- **AVAILABLE DATA**:
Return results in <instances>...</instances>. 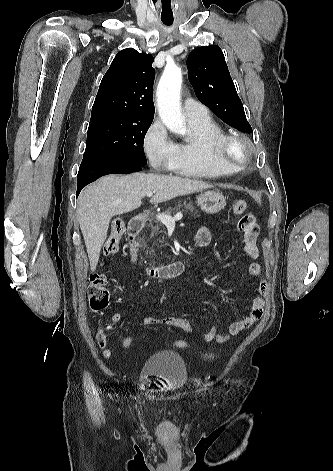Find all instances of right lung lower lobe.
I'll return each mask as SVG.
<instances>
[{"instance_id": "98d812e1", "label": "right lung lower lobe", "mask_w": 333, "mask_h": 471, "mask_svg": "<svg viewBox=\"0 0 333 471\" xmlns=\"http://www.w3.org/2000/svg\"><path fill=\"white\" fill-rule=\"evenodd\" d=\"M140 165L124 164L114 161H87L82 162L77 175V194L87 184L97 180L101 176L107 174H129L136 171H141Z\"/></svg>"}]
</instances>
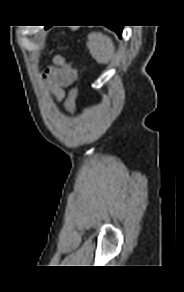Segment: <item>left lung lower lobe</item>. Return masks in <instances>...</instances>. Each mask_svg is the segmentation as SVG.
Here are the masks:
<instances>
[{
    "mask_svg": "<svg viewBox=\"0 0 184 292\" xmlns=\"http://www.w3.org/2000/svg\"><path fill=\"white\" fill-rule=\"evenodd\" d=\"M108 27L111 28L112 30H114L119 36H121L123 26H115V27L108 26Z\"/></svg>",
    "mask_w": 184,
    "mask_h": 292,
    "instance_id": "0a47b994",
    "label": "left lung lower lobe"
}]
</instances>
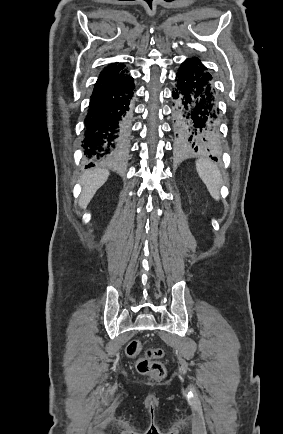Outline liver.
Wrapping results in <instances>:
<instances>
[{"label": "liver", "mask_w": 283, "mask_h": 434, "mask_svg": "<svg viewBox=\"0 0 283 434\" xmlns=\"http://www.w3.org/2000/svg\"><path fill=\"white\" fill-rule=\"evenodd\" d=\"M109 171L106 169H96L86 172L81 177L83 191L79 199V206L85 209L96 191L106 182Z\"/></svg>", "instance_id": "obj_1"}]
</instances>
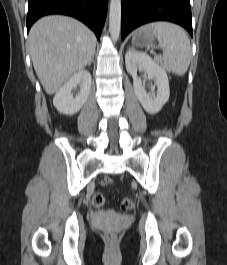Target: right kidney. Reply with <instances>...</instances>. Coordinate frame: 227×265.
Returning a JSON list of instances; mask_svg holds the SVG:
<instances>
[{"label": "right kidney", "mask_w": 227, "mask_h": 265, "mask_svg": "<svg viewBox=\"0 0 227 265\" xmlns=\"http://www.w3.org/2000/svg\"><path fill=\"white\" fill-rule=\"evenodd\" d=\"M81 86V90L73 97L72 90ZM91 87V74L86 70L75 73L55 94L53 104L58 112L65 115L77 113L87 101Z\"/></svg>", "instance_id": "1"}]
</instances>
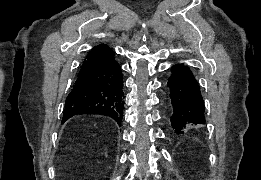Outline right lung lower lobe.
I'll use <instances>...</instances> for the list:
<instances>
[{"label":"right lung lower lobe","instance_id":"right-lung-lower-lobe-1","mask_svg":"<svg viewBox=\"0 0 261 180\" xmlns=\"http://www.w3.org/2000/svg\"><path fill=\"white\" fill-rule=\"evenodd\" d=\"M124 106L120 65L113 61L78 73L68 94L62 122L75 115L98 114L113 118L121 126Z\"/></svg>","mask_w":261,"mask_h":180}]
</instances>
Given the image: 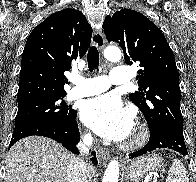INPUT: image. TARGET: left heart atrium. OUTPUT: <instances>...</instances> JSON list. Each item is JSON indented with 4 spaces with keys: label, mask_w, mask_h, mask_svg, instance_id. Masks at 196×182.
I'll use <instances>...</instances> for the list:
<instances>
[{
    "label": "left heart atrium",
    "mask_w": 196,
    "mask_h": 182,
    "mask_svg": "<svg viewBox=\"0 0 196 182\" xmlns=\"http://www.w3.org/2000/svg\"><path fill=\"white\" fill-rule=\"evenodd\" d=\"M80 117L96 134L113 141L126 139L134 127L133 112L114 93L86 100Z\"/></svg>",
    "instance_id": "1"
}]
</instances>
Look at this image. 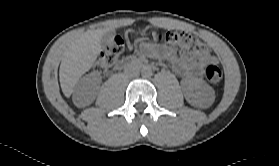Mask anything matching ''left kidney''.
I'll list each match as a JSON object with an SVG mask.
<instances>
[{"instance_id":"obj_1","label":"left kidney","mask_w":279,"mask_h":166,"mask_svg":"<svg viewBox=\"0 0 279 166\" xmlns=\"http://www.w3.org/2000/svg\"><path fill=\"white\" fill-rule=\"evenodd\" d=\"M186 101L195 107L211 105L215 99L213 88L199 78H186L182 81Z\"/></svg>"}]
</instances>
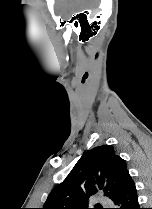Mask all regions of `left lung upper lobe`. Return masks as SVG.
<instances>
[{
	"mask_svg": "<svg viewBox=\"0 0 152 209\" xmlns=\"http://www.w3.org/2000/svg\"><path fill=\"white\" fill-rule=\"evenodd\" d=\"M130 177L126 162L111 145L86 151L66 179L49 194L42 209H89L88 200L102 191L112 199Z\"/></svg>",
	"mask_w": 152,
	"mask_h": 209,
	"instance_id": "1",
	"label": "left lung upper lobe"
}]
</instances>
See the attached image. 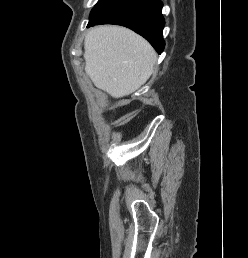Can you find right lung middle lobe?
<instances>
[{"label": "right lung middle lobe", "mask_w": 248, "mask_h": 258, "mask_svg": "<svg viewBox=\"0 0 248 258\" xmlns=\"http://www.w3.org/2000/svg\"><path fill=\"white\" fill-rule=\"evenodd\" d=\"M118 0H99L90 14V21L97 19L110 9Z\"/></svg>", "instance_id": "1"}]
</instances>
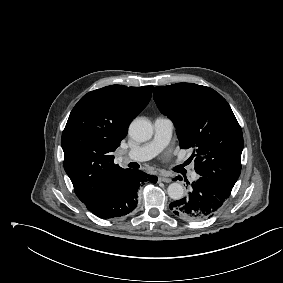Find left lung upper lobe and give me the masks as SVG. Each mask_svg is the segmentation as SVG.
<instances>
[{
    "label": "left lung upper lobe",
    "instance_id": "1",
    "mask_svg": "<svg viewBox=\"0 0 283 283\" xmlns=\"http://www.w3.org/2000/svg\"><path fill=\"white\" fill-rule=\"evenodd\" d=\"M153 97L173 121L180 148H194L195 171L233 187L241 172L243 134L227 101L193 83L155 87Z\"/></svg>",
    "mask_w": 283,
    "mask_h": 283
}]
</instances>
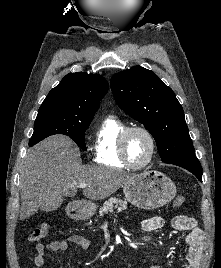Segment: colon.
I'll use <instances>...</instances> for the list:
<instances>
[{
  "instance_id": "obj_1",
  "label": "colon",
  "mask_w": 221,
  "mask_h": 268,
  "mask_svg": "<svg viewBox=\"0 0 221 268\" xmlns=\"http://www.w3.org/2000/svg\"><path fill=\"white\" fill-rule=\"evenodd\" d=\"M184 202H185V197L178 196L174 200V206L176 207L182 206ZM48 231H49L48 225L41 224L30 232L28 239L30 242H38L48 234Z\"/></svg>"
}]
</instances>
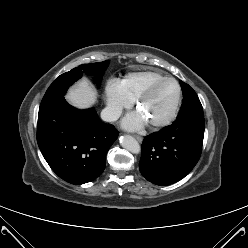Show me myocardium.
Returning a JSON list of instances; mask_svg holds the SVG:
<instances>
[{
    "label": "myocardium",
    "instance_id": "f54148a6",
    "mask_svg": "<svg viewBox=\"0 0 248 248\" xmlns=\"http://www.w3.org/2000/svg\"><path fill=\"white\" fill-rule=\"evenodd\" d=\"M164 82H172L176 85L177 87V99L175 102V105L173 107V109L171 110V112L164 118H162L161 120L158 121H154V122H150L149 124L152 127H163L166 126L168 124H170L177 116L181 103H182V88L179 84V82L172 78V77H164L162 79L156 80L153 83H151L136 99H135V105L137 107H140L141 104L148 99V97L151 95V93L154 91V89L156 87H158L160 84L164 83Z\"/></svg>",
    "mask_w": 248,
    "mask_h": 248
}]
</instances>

...

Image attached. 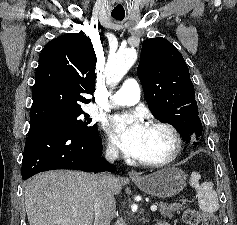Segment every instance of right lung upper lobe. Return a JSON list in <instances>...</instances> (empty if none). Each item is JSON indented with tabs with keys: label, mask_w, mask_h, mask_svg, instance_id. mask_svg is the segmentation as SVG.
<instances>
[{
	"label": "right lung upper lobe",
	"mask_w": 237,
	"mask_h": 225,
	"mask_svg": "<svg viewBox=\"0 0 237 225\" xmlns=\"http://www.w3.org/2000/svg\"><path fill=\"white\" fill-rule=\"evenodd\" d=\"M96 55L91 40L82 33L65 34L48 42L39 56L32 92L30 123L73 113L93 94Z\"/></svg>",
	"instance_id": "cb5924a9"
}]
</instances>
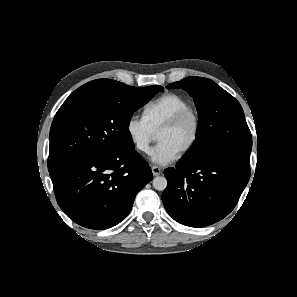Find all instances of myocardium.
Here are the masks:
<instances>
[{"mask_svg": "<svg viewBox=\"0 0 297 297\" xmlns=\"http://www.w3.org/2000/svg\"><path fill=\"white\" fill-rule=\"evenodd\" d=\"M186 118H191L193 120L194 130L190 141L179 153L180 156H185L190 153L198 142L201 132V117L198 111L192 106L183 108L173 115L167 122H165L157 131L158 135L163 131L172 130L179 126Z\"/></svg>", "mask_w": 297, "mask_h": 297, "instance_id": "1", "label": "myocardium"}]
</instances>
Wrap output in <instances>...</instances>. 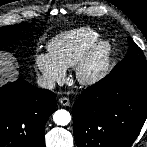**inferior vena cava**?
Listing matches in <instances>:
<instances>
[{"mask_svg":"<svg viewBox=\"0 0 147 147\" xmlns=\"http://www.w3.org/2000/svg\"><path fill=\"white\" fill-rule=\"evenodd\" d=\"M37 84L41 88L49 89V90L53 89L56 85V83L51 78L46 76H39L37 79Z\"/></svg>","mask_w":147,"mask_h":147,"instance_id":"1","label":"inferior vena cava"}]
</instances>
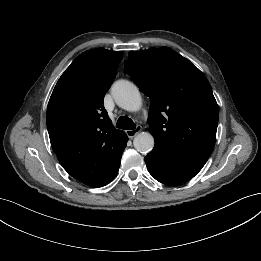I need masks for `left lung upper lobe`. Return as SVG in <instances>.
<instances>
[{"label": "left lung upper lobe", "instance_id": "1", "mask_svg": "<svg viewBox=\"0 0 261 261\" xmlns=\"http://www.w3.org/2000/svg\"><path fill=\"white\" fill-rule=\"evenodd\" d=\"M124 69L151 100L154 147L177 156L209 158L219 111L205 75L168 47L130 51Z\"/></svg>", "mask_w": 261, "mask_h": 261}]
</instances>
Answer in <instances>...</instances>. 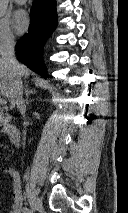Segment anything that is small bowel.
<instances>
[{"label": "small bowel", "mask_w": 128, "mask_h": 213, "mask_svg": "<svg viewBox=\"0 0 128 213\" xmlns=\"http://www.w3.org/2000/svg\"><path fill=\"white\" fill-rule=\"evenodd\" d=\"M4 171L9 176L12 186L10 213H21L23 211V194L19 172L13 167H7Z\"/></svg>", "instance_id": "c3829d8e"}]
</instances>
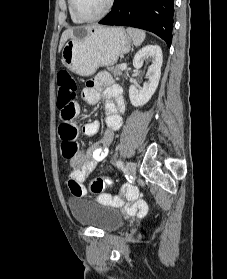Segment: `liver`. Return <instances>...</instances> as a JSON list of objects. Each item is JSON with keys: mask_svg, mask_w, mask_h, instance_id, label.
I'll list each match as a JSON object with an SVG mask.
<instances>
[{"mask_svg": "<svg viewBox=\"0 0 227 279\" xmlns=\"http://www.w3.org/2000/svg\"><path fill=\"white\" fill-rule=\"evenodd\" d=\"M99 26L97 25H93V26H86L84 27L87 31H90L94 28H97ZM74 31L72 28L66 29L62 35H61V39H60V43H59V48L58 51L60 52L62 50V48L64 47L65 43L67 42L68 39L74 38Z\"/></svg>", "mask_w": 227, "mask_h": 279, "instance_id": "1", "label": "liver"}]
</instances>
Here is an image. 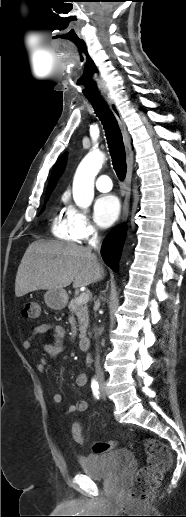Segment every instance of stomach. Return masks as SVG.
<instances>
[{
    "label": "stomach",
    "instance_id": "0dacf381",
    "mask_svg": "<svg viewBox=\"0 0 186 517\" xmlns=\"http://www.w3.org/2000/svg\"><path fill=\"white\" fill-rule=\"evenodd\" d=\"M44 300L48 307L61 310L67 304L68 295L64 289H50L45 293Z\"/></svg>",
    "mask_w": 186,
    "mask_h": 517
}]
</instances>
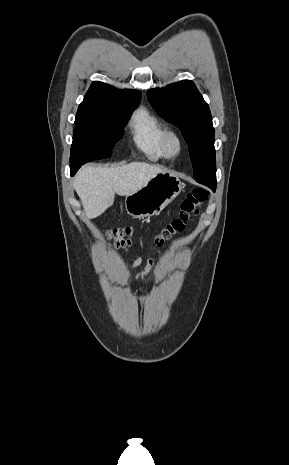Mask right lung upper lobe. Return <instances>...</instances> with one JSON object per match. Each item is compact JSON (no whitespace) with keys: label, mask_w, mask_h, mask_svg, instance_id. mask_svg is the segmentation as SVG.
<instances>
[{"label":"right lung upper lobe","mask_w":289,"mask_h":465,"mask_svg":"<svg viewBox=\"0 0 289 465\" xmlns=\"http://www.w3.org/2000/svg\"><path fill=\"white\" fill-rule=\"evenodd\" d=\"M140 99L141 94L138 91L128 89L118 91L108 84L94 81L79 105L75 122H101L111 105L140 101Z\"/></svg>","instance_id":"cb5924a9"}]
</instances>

---

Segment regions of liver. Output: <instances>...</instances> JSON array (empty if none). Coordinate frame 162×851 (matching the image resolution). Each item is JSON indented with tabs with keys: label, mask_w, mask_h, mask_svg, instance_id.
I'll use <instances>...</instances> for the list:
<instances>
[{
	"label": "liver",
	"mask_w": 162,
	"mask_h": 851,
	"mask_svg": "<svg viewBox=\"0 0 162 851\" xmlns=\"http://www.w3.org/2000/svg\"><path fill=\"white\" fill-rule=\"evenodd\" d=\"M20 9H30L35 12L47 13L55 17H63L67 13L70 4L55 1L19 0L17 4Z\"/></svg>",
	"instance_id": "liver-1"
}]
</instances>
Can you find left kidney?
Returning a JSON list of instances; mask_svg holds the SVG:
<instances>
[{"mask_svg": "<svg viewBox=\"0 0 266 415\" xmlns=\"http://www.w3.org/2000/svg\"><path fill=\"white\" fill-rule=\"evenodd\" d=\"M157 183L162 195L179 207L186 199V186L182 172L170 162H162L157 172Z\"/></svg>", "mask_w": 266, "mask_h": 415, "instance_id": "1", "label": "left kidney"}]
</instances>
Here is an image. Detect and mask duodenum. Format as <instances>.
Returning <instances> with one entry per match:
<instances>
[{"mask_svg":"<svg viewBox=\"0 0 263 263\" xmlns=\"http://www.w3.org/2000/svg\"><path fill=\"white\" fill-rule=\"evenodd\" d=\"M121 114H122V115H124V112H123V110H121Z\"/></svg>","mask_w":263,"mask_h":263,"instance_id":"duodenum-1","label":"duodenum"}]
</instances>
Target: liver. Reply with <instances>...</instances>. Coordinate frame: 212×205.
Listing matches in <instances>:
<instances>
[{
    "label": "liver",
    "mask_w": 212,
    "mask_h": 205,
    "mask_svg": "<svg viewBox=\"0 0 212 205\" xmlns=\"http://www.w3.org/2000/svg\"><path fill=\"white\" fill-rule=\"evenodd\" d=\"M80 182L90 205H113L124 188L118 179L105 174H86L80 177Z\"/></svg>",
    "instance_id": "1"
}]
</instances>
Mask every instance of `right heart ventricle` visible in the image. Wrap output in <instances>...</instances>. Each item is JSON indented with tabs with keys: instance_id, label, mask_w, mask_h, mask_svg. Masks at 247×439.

- **YOUR ASSIGNMENT**: Scan the entries above for the line containing "Can you find left kidney?", and copy it and all lines after it exactly, down to and including the line containing "Mask every instance".

- **FINAL ANSWER**:
Can you find left kidney?
Returning a JSON list of instances; mask_svg holds the SVG:
<instances>
[{"mask_svg": "<svg viewBox=\"0 0 266 415\" xmlns=\"http://www.w3.org/2000/svg\"><path fill=\"white\" fill-rule=\"evenodd\" d=\"M157 183L162 195L179 207L186 199V186L182 172L170 162H162L157 172Z\"/></svg>", "mask_w": 266, "mask_h": 415, "instance_id": "1", "label": "left kidney"}]
</instances>
Here is an image. Detect and mask duodenum. Format as <instances>.
Returning <instances> with one entry per match:
<instances>
[{"mask_svg":"<svg viewBox=\"0 0 263 263\" xmlns=\"http://www.w3.org/2000/svg\"><path fill=\"white\" fill-rule=\"evenodd\" d=\"M121 114H122V115H124V112H123V110H121Z\"/></svg>","mask_w":263,"mask_h":263,"instance_id":"duodenum-1","label":"duodenum"}]
</instances>
Target: liver. Reply with <instances>...</instances>. Coordinate frame: 212×205.
Listing matches in <instances>:
<instances>
[{
    "label": "liver",
    "mask_w": 212,
    "mask_h": 205,
    "mask_svg": "<svg viewBox=\"0 0 212 205\" xmlns=\"http://www.w3.org/2000/svg\"><path fill=\"white\" fill-rule=\"evenodd\" d=\"M80 182L90 205H113L124 188L118 179L105 174H86L80 177Z\"/></svg>",
    "instance_id": "1"
}]
</instances>
Mask every instance of `right heart ventricle` visible in the image. Wrap output in <instances>...</instances>. Each item is JSON indented with tabs with keys: instance_id, label, mask_w, mask_h, mask_svg. Masks at 247×439.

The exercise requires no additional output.